I have a laptop with:

4 x USB ports (all of which should be Hi-Speed).
Device Manager says "Intel N10/ICH7 Family USB Universal Host Controller" under "Universal Serial Bus Controllers"

Any Help is greatly appreciated, Thanks.


----------



## kenny111111 (Mar 24, 2009)

*Re: Hi-Speed USB Host Controller not installing*

go here and run the intel driver update utility, it will auto detect what drivers need updated..
http://downloadcenter.intel.com/

ps, use IE8, some other browsers are not supported!


----------



## xxpokerxx (Jan 14, 2011)

*Re: Hi-Speed USB Host Controller not installing*

Hi Kenny, Thanks for the quick reply, but no luck. I ran the utility and it said i was up to date. Any other Ideas ?


----------



## kenny111111 (Mar 24, 2009)

*Re: Hi-Speed USB Host Controller not installing*

heres what mine says, im vista, my wife is W7 hers is the same as mine.. does yours says USB2 or USB1
try right clicking and choose "scan for hardware changes"


----------



## xxpokerxx (Jan 14, 2011)

*Re: Hi-Speed USB Host Controller not installing*

Mine says just usb where it should say usb2 enhanced. Thats my issue, its being recognized as just usb not usb2.


----------



## kenny111111 (Mar 24, 2009)

*Re: Hi-Speed USB Host Controller not installing*

are you 32 or 64 bit?
i took a picture on my W7 follow the path see if you have the same system files in the system32 folder... seems my vista 32bit uses the same as W7 64bit

right click the usb in device manager>properties>driver tab>driver details


----------



## rtfrayser (Jan 14, 2011)

*Re: Hi-Speed USB Host Controller not installing*

I had to do a reinstall on my sisters pc after witch I had to get fermware drivers.(Just a thought)


----------



## xxpokerxx (Jan 14, 2011)

*Re: Hi-Speed USB Host Controller not installing*

Im x64 and my drivers are using the same except for usbehci, mines using usbuhci. Which is expected since it thinks they are usb1. I hqve usbehci driver but its not being used. It looks like i may have to do a reinstall  i was hoping it wouldnt come to that. Oh well i guess, its probably quicker anyway.

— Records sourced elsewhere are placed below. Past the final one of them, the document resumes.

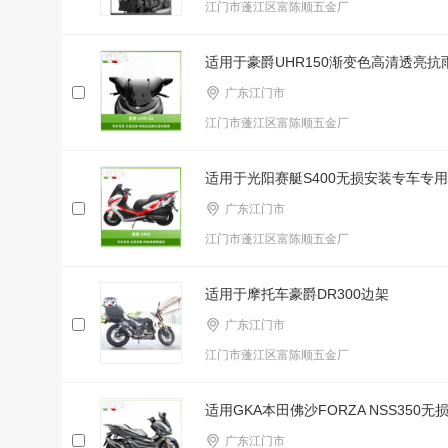
江门市蓬江区富陈顺五金厂
适用于豪爵UHR150渐变色高清透亮抗
广东江门市
江门市蓬江区富陈顺五金厂
适用于光阳赛艇S400无损安装专车专
广东江门市
江门市蓬江区富陈顺五金厂
适用于摩托车豪爵DR300边架
广东江门市
江门市蓬江区富陈顺五金厂
适用GKA本田佛沙FORZA NSS350
广东江门市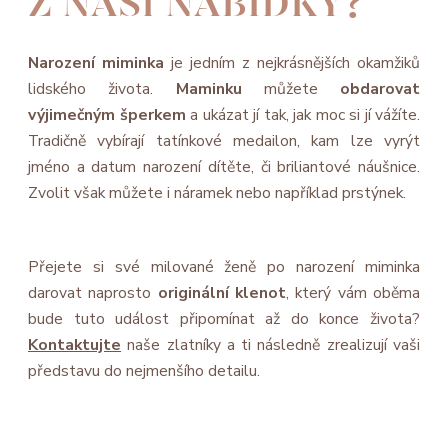
Z NAŠÍ NABÍDKY?
Narození miminka
je jedním z nejkrásnějších okamžiků
lidského života.
Maminku
můžete
obdarovat
výjimečným šperkem
a ukázat jí tak, jak moc si jí vážíte.
Tradičně vybírají tatínkové medailon, kam lze vyrýt
jméno a datum narození dítěte, či briliantové náušnice.
Zvolit však můžete i náramek nebo například prstýnek.
Přejete si své milované ženě po narození miminka
darovat naprosto
originální klenot
, který vám oběma
bude tuto událost připomínat až do konce života?
Kontaktujte
naše zlatníky a ti následně zrealizují vaši
představu do nejmenšího detailu.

I will reinstall tonight and post back here if the proboem persists. Thanks for the help anyway.


----------



## kenny111111 (Mar 24, 2009)

*Re: Hi-Speed USB Host Controller not installing*



rtfrayser said:


> I had to do a reinstall on my sisters pc after witch I had to get fermware drivers.(Just a thought)


was that a Win7 machine?
where to get them?

thanks


----------



## kenny111111 (Mar 24, 2009)

*Re: Hi-Speed USB Host Controller not installing*

try right clicking the usb>update driver software>let me choose>point it to the right drivers...

worth a shot

have you installed ms updates?


----------



## xxpokerxx (Jan 14, 2011)

*Re: Hi-Speed USB Host Controller not installing*

I am fully updated via ms updates and pointing to the enhanced driver did not work.


----------



## kenny111111 (Mar 24, 2009)

*Re: Hi-Speed USB Host Controller not installing*

sorry i'm out of ideas, except maybe look in bios to see if theres a setting to allow 2.0..
if you go into BIOs see what version you have and check your motherboards website for a fix/update...

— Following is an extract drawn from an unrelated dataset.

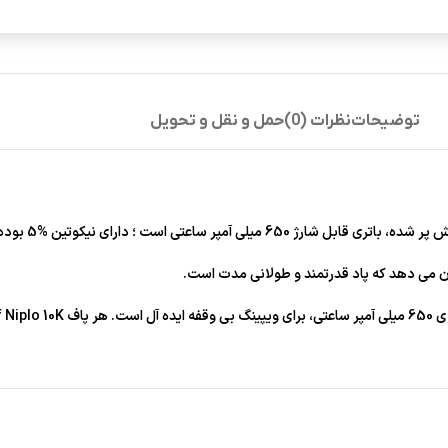
توضیحات
نظرات (0)
حمل و نقل و تحویل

reboot and start tapping the f2 key (to enter bios) use arrow keys to move around (instructions on the bottom of the screen)

best of luck


----------



## rtfrayser (Jan 14, 2011)

*Re: Hi-Speed USB Host Controller not installing*

Im stuck In antique mode.My sys is xp pro.BUT,when looking for drivers I have better luck checking to see who made what I have and then surfing firmware by manufacter.


----------



## xxpokerxx (Jan 14, 2011)

*Re: Hi-Speed USB Host Controller not installing*

OK, First off I would like to thank both of you for the help, I fixed it. What I did was remove my battery and the cmos battery and left it out for about 10 mins and voila after powering on it refound the controller and installed it. Thanks again for the help.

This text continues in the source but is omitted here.